I was in a band while I was doing music at college in Derry. I played bass; we were together for about four years. We released a few EPs and played a bit around the country. Played a three-week tour in Finland at one point. That was between 2007 and 2011. I’ve been producing my own music since then, and got really into electronic music. Basically it came from me getting really into stuff like Aphex Twin, Flying Lotus, and every genre really. I was really influenced by Boxcutter as well. I wanted to do something similar, try and find new sounds. Just sitting up late with a laptop and a MIDI keyboard – I spent years making music like that. Then I started collecting records, and through that I discovered sampling, and from there everything opened up for me.
Why the shift from playing in a band to creating electronic music?
When the band broke up I was fed up of playing bass. I wanted to get completely away from that, and at the time I was getting really into dance music and club music. It felt natural to move on.
You have your own label as well. Which came first, the label or the music?
The label is called You Can’t Break it Records, and it started when I finished college. My good friend Scott Walker was sending me all these tracks and uploading a lot to SoundCloud. He just kept writing and writing, and these amazing tracks were coming from that. He had no idea what to do with them! So I thought, “Man, we learned way to much about this in college for that to be it – you got to do an album!” He was in Belfast that year, and I told him I would release his album, and I had wanted to start a label to help people I know, like him and Shammen Delly. I was working on my own stuff at the time, but it wasn’t quite ready.
You just brought out a release for Record store Day on cassette, Old Toys. Where did those tracks come from? Had you been working on them for a while or was it a spontaneous idea?
I’ve been trying to make footwork tracks and dubstep tracks for a couple of years, but it’s never really fallen into place. But there was a period over the past couple months where everything changed, and within about two months I had all these new tracks, and I loved them. That’s where Old Toys came from – a very short period of just channelling this music. It was a brand new feeling – it was like a high!
Hip-hop is one of the more easily detectable influences on the tape, but what else influenced you while writing it? There are a real variety of sounds on there.

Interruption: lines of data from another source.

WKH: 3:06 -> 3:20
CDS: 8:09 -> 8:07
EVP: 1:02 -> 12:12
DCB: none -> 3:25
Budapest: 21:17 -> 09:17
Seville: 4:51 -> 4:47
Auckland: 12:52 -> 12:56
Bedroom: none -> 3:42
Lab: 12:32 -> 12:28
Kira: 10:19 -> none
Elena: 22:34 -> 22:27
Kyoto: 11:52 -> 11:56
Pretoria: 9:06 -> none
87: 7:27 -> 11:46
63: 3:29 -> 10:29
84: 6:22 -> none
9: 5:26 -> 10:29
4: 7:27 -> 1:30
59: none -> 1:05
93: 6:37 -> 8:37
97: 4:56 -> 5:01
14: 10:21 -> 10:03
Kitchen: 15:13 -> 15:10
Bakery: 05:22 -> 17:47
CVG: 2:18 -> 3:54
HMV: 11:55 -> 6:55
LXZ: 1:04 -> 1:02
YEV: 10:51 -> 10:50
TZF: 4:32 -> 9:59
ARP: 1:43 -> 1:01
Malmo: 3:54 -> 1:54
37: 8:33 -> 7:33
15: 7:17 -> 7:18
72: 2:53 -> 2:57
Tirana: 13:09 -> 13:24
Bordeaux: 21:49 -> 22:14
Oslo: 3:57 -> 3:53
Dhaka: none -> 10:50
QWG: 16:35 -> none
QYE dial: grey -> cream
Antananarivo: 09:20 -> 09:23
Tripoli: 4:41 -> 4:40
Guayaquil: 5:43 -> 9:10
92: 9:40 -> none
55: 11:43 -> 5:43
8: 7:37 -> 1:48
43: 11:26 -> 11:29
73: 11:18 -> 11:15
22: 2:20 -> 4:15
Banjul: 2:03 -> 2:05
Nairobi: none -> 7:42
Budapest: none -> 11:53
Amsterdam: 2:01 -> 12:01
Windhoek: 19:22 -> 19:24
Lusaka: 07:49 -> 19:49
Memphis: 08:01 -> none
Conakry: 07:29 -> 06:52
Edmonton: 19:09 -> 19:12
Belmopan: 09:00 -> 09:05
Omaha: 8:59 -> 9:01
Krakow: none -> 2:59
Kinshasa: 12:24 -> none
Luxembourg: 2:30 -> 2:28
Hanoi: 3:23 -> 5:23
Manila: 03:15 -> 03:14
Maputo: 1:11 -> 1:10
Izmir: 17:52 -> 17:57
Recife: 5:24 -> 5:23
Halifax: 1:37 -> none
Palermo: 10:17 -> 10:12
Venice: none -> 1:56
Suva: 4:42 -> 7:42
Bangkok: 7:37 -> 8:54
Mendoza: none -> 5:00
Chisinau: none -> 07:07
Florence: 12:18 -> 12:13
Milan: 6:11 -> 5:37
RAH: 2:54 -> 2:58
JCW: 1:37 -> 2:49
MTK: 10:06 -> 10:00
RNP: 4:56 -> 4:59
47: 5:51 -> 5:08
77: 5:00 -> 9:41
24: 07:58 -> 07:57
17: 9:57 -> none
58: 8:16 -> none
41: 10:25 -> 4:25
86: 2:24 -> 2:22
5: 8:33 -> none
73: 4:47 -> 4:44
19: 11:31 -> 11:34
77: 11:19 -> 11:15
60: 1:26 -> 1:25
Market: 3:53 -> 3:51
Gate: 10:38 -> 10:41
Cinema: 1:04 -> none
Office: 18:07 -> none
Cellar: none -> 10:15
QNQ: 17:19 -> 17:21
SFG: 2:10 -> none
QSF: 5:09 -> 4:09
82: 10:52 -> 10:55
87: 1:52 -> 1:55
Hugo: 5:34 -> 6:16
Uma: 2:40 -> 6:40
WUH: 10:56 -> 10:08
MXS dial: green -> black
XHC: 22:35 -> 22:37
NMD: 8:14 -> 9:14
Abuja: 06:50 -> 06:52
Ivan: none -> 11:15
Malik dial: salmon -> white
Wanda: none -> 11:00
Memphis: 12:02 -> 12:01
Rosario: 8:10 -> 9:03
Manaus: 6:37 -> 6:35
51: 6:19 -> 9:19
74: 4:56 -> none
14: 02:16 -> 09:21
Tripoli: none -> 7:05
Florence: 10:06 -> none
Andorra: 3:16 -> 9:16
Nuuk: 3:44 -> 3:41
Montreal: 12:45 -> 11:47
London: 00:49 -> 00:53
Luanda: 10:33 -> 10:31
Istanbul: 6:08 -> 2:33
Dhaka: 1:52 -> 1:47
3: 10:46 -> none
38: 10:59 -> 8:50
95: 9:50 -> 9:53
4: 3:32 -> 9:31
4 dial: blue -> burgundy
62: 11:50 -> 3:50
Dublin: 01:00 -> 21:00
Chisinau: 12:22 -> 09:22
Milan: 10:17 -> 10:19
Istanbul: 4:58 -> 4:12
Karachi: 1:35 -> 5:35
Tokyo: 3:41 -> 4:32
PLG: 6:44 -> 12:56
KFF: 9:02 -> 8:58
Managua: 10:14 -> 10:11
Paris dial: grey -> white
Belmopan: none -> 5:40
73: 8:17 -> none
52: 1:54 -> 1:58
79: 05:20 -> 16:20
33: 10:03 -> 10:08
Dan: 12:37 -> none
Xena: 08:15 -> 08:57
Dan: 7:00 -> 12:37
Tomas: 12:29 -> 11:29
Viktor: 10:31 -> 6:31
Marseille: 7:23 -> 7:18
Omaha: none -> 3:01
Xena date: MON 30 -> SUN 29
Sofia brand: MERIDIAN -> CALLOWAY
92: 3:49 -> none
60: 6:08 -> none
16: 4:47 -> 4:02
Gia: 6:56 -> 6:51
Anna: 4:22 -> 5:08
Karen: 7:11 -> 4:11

I’ve been into that Flying Lotus, hazy hip-hop thing for a couple of years. My girlfriend introduced me to J Dilla ages ago, but I wasn’t so into hip-hop back then. I got back into him and Madlib again, but when I was making music I wasn’t trying to sound like that. I had been collecting records and had some really good soul and funk records, and I kept hearing parts that were crying out to be sampled, so I just started chopping them up and warping them and twisting them, making my own music with them.
What was the recording process like, when the tracks all came about so quickly like that? Why did you decide to go for tape?
It felt great. It was all done on a laptop, bouncing to tape came afterwards. When I realized that it sounded like that hazy, Brainfeeder, LA sound, I just knew tape would suit it really well. It was pretty much recording tracks into the computer, chopping them up in Logic, and effects and playing a borrowed Yamaha keyboard. That’s all I really used. Just samples!
What should we expect from Nyt Bloomer in the future?
I’m booking a lot of gigs at the minute, and promoting this EP. It’s coming out as a vinyl release on the June 21, for the summer solstice, on You Can’t Break It Records. The tape is just a pre-release, for Record Store Day and for fans. In future expect way more music. I don’t know what’s coming next really in terms of sound, I presume more hip-hop, and I’d like to make some dance music too. Whatever comes naturally! I’m booking a few festivals as well, booking a tour to promote the Old Toys vinyl. Going to play a few major spots – probably come back to the Menagerie in summer. Doing Galway with Basswax, those guys have an incredible sound system. Hopefully playing Celtronic festival in Derry, and I’m going to do a few secret launch parties in Donegal too.